*Exercise objective*:
Within the material below, find each line bearing the word "this" and present it.

*Data to use*:
_ _ _ _

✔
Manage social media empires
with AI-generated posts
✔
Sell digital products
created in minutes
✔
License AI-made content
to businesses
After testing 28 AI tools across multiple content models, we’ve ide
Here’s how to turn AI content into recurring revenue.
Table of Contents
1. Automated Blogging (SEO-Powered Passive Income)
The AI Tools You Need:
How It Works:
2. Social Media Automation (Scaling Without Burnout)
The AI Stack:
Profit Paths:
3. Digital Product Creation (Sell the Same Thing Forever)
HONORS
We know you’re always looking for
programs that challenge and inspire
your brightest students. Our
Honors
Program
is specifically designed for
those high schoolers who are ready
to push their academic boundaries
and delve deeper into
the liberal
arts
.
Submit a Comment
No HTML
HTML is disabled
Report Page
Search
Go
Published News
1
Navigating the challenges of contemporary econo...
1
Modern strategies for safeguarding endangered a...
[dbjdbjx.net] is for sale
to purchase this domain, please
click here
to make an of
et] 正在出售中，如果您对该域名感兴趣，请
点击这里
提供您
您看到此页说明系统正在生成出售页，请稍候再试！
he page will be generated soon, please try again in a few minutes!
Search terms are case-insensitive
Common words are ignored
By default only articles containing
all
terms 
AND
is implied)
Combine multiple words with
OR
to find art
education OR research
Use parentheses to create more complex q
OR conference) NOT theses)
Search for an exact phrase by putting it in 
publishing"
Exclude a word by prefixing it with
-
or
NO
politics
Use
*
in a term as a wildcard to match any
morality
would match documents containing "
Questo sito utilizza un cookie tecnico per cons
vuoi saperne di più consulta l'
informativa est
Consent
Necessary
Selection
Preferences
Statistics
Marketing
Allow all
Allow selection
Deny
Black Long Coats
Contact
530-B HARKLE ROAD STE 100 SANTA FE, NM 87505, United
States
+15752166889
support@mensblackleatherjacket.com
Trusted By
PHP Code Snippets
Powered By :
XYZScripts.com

_ _ _ _

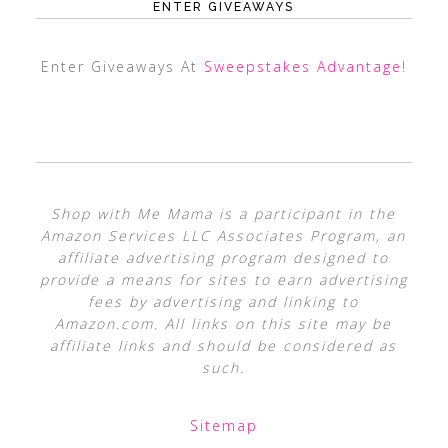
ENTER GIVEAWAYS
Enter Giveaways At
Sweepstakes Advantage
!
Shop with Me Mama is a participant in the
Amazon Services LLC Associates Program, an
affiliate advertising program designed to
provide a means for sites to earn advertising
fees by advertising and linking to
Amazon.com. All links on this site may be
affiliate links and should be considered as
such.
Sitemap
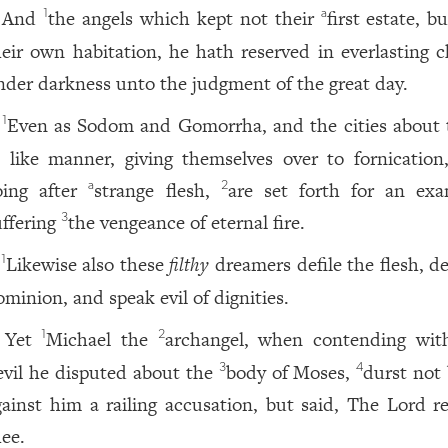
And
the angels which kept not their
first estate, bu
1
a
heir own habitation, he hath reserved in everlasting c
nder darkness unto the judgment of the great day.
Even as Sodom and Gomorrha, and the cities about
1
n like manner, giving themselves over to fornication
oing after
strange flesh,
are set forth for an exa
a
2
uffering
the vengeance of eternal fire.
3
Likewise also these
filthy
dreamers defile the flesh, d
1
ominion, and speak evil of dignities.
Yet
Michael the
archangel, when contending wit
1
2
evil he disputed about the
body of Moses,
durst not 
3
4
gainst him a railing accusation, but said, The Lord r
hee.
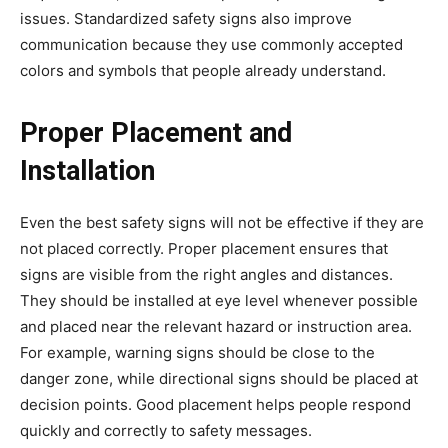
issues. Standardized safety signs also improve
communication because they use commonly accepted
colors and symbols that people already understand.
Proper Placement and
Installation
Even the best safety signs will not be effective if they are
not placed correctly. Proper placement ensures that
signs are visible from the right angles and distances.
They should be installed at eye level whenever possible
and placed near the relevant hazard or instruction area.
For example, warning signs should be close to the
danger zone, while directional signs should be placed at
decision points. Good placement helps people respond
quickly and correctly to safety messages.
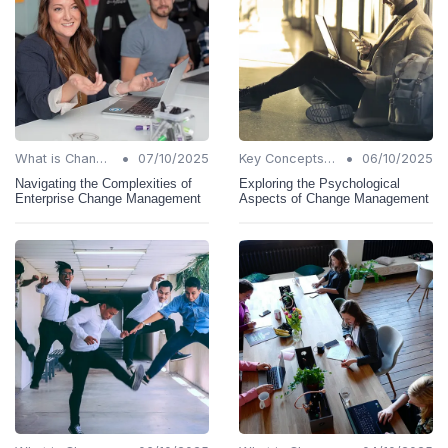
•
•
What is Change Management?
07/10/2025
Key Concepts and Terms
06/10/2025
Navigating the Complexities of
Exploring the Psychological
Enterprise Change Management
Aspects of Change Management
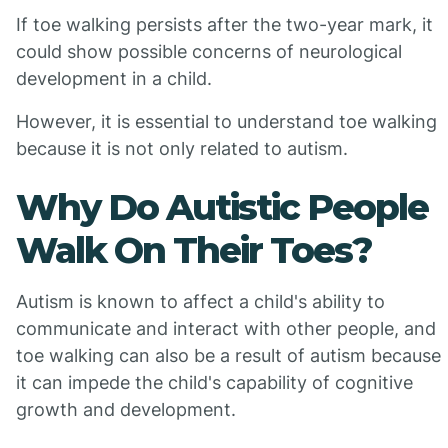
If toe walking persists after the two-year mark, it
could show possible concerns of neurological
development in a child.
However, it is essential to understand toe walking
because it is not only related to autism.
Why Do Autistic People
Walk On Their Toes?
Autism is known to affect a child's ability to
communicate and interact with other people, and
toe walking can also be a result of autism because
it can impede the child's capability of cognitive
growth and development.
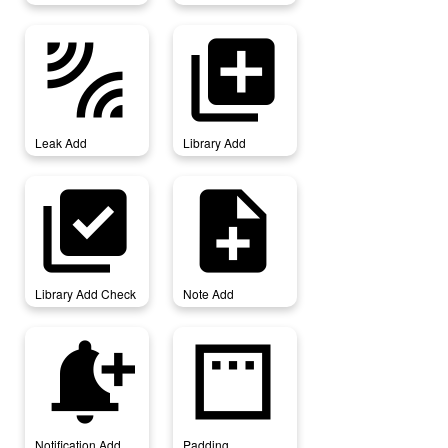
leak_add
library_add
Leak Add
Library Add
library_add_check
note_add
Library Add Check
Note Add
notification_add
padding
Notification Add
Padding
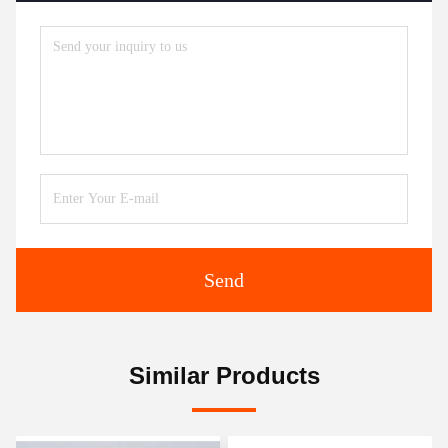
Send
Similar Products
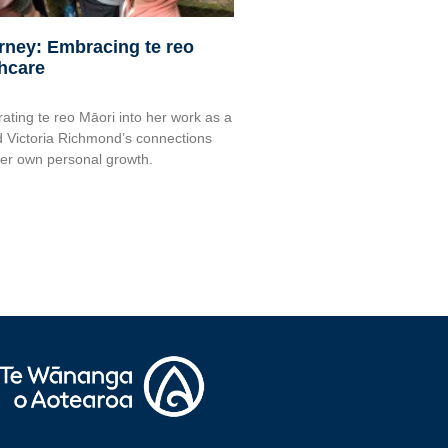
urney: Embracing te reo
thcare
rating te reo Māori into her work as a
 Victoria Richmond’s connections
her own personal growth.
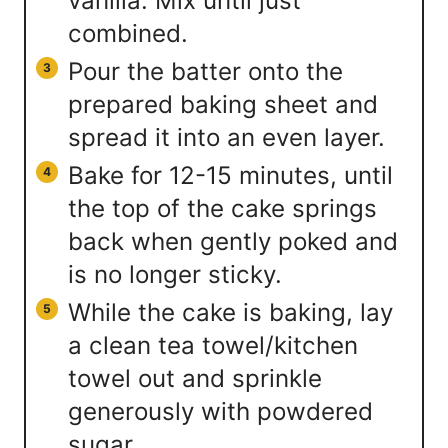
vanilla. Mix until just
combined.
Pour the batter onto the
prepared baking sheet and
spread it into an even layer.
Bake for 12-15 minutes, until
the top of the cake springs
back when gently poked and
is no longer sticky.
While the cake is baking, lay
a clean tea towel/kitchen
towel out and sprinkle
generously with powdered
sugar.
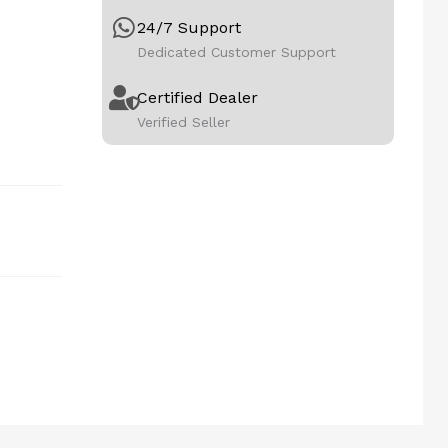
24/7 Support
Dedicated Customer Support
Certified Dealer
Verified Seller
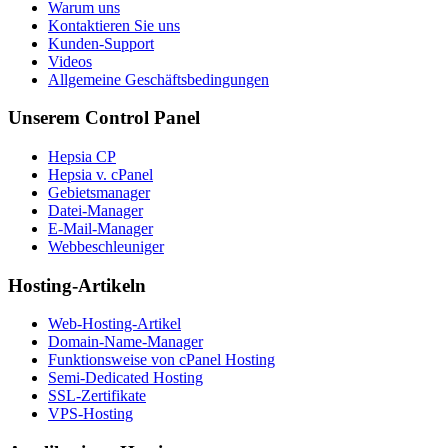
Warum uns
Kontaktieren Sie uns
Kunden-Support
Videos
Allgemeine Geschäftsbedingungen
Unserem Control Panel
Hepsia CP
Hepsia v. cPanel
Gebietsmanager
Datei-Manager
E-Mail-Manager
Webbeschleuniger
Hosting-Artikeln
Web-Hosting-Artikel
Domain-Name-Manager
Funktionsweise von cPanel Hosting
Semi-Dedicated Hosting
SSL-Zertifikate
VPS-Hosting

_ _ _ _

*Exercise result*:
to purchase this domain, please
Amazon.com. All links on this site may be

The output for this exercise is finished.